Le développement de la dématérialisation du réel soulève diverses interrogations juridiques, auxquelles les textes, tels qu'ils existent, permettent selon nous de répondre.

Des créations protégées par le droit d'auteur

L' (CPI) dispose que « l'auteur d'une œuvre de l'esprit jouit sur cette œuvre, du seul fait de sa création, d'un droit de propriété incorporelle exclusif et opposable à tous ». L'article L. 112-2, 12° du même code prévoit, lui, que « sont considérés notamment comme œuvres de l'esprit au sens du présent code [...] les plans, croquis et ouvrages plastiques relatifs […] à l'architecture […] ».
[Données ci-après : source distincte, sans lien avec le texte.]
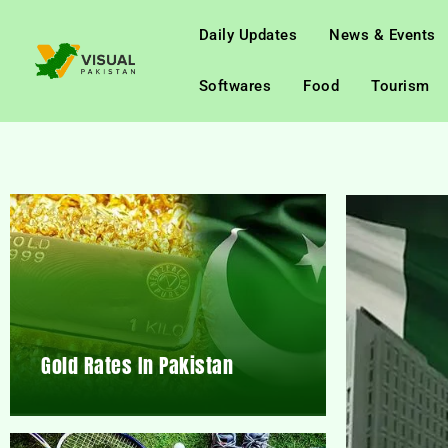
Daily Updates
News & Events
Softwares
Food
Tourism
Gold Rates In Pakistan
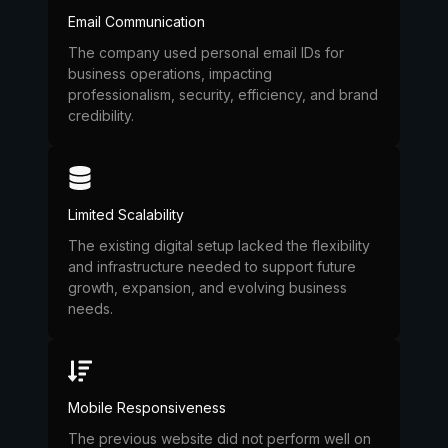
Email Communication
The company used personal email IDs for
business operations, impacting
professionalism, security, efficiency, and brand
credibility.
Limited Scalability
The existing digital setup lacked the flexibility
and infrastructure needed to support future
growth, expansion, and evolving business
needs.
Mobile Responsiveness
The previous website did not perform well on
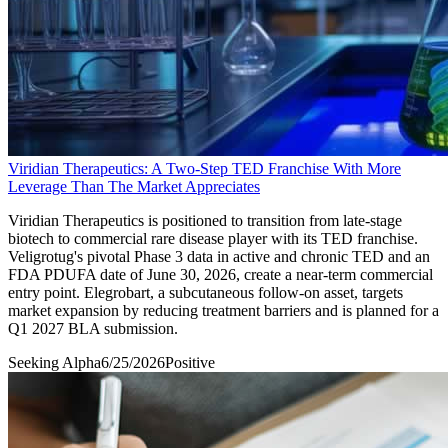
Viridian Therapeutics: A Two-Step TED Franchise With More
Leverage Than The Market Appreciates
Viridian Therapeutics is positioned to transition from late-stage
biotech to commercial rare disease player with its TED franchise.
Veligrotug's pivotal Phase 3 data in active and chronic TED and an
FDA PDUFA date of June 30, 2026, create a near-term commercial
entry point. Elegrobart, a subcutaneous follow-on asset, targets
market expansion by reducing treatment barriers and is planned for a
Q1 2027 BLA submission.
Seeking Alpha
6/25/2026
Positive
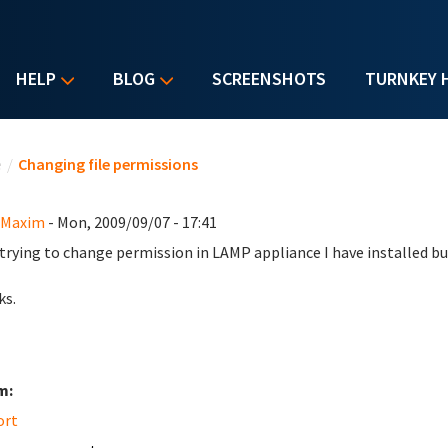
HELP
BLOG
SCREENSHOTS
TURNKEY 
u are here
e
/
Changing file permissions
 Maxim
- Mon, 2009/09/07 - 17:41
 trying to change permission in LAMP appliance I have installed bu
ks.
m:
ort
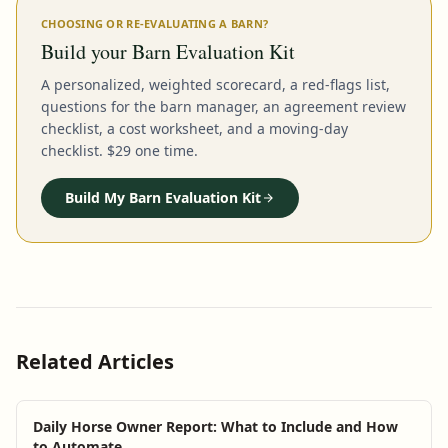
CHOOSING OR RE-EVALUATING A BARN?
Build your Barn Evaluation Kit
A personalized, weighted scorecard, a red-flags list,
questions for the barn manager, an agreement review
checklist, a cost worksheet, and a moving-day
checklist. $29 one time.
Build My Barn Evaluation Kit
Related Articles
Daily Horse Owner Report: What to Include and How
to Automate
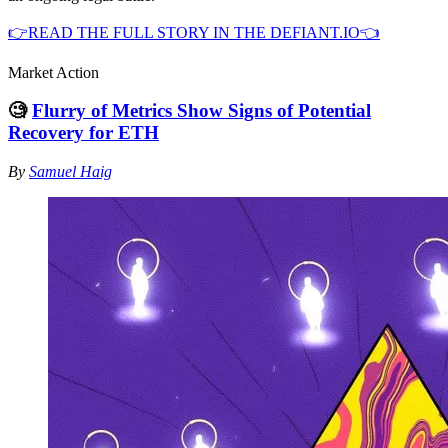
👉READ THE FULL STORY IN THE DEFIANT.IO👈
Market Action
🧐
Flurry of Metrics Show Signs of Potential
Recovery for ETH
By
Samuel Haig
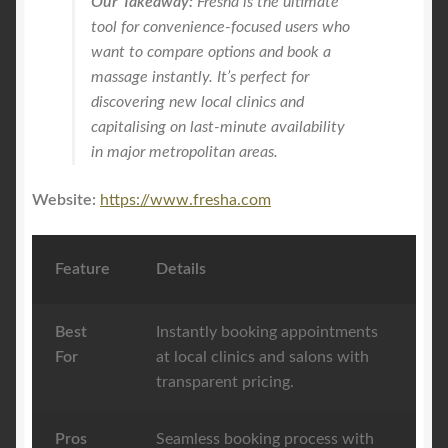
Our Takeaway:
Fresha is the ultimate
tool for convenience-focused users who
want to compare options and book a
massage instantly. It’s perfect for
discovering new local clinics and
capitalising on last-minute availability
in major metropolitan areas.
Website:
https://www.fresha.com
Feature
Details
Best
Instantly booking appointments
For
at local clinics and salons with
transparent pricing.
Pros
Seamless booking process with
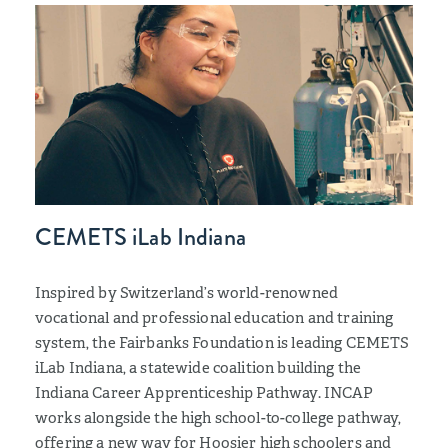
CEMETS iLab Indiana
Inspired by Switzerland’s world-renowned
vocational and professional education and training
system, the Fairbanks Foundation is leading CEMETS
iLab Indiana, a statewide coalition building the
Indiana Career Apprenticeship Pathway. INCAP
works alongside the high school-to-college pathway,
offering a new way for Hoosier high schoolers and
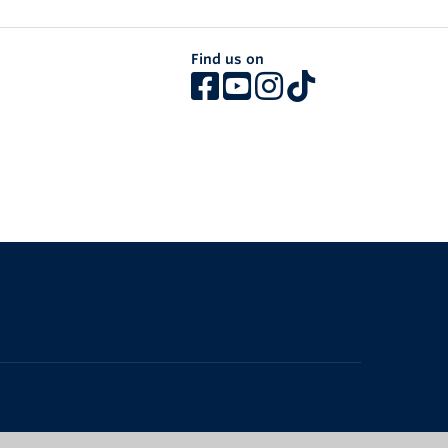
Find us on
The University of British Columbia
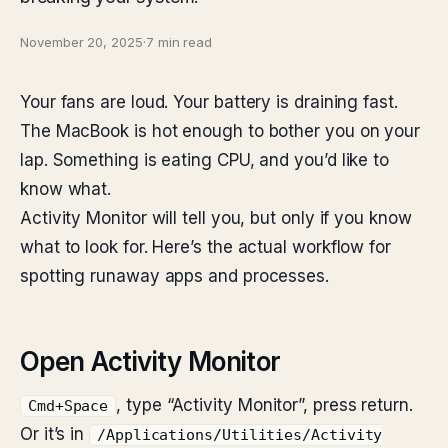
November 20, 2025
·
7 min read
Your fans are loud. Your battery is draining fast.
The MacBook is hot enough to bother you on your
lap. Something is eating CPU, and you’d like to
know what.
Activity Monitor will tell you, but only if you know
what to look for. Here’s the actual workflow for
spotting runaway apps and processes.
Open Activity Monitor
, type “Activity Monitor”, press return.
Cmd+Space
Or it’s in
/Applications/Utilities/Activity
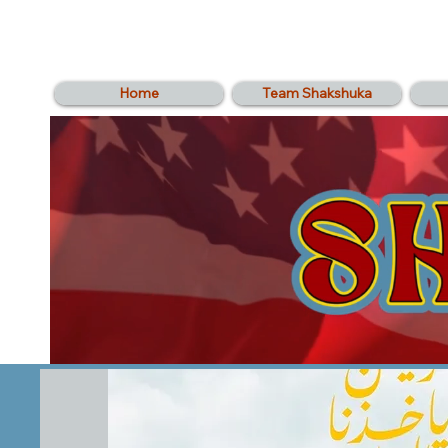
Home
Team Shakshuka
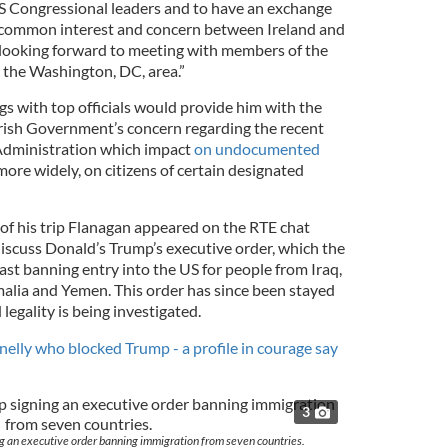
S Congressional leaders and to have an exchange
f common interest and concern between Ireland and
o looking forward to meeting with members of the
 the Washington, DC, area.”
s with top officials would provide him with the
rish Government’s concern regarding the recent
dministration which impact
on undocumented
more widely, on citizens of certain designated
f his trip Flanagan appeared on the RTE chat
discuss Donald’s Trump’s executive order, which the
ast banning entry into the US for people from Iraq,
omalia and Yemen. This order has since been stayed
 legality is being investigated.
lly who blocked Trump - a profile in courage say
3
g an executive order banning immigration from seven countries.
L'architecte est donc titulaire de droits d'auteur sur ses créations, sous la seule condition qu'elles soient originales, c'est-à-dire qu'elles révèlent l'empreinte de sa personnalité. Il détient ainsi des monopoles de reproduction et de diffusion, et un droit moral, c'est-à-dire le droit au respect de la paternité de l'œuvre et de son intégrité. Si les droits des architectes sont assez clairement définis dans le monde réel, se pose aujourd'hui la question de leurs droits dans un monde dématérialisé, que leurs œuvres soient associées à un NFT (Non Fongible Token) ou présentes dans le métavers.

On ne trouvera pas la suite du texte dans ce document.